Kate Viner, the sculptor of our summer exhibition Resilience in Clay, recently created a new sculpture of the Christ Child as part of the Cathedral's Nativity scene.
Resilience in Clay was created in collaboration with Sanctuary in Chichester who support those seeking refuge from persecution based on conflict and religious, social and or ethnic discrimination, resonating with the story of the Christ Child - who was born in a stable to parents who were then forced to flee their home.
Below, we speak to ask Kate about her process, inspirations and symbolism of creating this new work.
Can you walk us through your artistic process in creating the sculpture of the Christ child?
I was thrilled to be asked to sculpt the Christ child by the Cathedral. It's believed that original figures in the Nativity scene were commissioned in the 1920s so it was a great honour. It was especially fitting as we welcomed a new member to our family, who was born on November 1st, so I had the perfect model! Firstly, I did some pencil drawings followed by a number of quick clay sculptures to establish the shape, form and composition. Once I was happy with the clay sculpture, I made a one box mould to cast the figure. I also redesigned the crib, so that I could secure the figure and crib to a steel plate. I was keen to make sure it could be used for the next 100 years!
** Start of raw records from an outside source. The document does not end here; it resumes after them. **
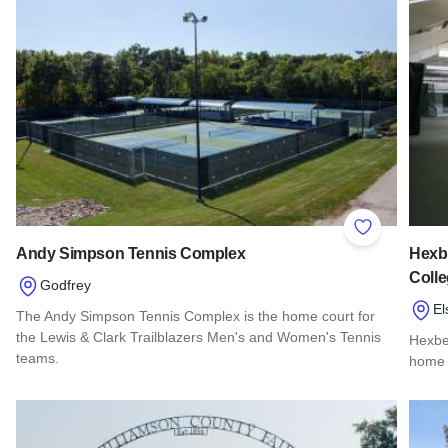
Add to Favor
Andy Simpson Tennis Complex
Hexbe
Coll
Godfrey
El
The Andy Simpson Tennis Complex is the home court for
the Lewis & Clark Trailblazers Men's and Women's Tennis
Hexber
teams.
home 
Read more about Andy Simpson Tennis Complex
Read 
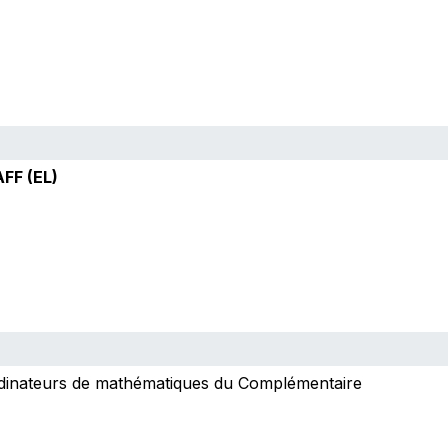
FF (EL)
rdinateurs de mathématiques du Complémentaire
Were there any challenges or breakthrough moments during the creation of this piece that you'd like to share?
It was vital that the new Christ child would be in keeping with the existing Nativity figures. I was aware that the texture of the swaddling clothes would need to be in keeping, and worked to match that, as well as the skin tone. Ideally no one should notice it is a new character in the scene.
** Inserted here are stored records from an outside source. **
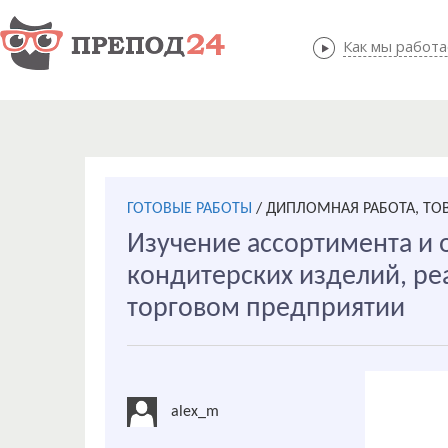
Как мы работ
Как мы
ГОТОВЫЕ РАБОТЫ
/
ДИПЛОМНАЯ РАБОТА, ТО
Изучение ассортимента и 
кондитерских изделий, р
торговом предприятии
alex_m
During the process you mentioned that being a birth partner and your friend's baby were reference points for this project. Can you elaborate on how those experiences influenced the creation of your Christ child sculpture?
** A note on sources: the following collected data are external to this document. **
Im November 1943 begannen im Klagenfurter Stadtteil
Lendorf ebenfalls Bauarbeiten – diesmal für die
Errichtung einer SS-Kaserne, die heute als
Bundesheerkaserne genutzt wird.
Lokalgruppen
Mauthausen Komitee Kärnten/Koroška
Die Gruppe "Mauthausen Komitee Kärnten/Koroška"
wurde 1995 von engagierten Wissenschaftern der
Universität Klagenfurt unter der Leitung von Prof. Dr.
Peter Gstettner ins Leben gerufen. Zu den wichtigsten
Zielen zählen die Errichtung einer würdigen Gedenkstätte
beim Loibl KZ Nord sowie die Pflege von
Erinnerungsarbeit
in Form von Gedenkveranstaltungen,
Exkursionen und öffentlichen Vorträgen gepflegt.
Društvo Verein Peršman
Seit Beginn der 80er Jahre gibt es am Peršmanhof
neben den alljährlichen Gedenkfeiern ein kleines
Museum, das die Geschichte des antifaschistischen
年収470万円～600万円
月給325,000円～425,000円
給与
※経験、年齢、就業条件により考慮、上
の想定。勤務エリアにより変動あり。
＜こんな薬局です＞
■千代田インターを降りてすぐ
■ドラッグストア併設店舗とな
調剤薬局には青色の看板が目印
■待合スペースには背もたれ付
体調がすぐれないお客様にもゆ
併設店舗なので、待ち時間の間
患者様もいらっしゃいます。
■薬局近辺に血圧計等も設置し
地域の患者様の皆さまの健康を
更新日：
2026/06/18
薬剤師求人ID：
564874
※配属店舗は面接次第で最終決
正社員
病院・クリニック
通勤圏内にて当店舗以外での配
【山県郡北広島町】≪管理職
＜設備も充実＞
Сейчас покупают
Annabel was a fantastic model. It was incredible to be at her birth. She born so alert and aware and felt like an old soul, but at the same so vulnerable. I wanted to capture this. I decided to put the Christ child's hands snuggled next to his face. This is a motion a newborn does a lot, and therefore helped the sculpture feel life like. I hoped this positioning would evoke a feeling of Rodin’s Thinker, capturing that feeling of alertness and wisdom. I feel this was important for the Christ child.
I could really see the detail of her head shape, and the natural position and movement of her hands and feet. From a personal point of view I will forever see Annabel as a new born in the sculpture.
The Nativity is a powerful symbol for many. How did you approach incorporating traditional symbolism into your sculpture of the Christ child?
I made sure that the cloth was loose around the Christ child's head, I was then able to gold leaf the cloth in and around the head. This created a halo of reflective light, which I felt enhanced the symbolism. As part of the tradition, I was also very keen that the feet should be showing to bear witness to the fact that the son of God walked among us.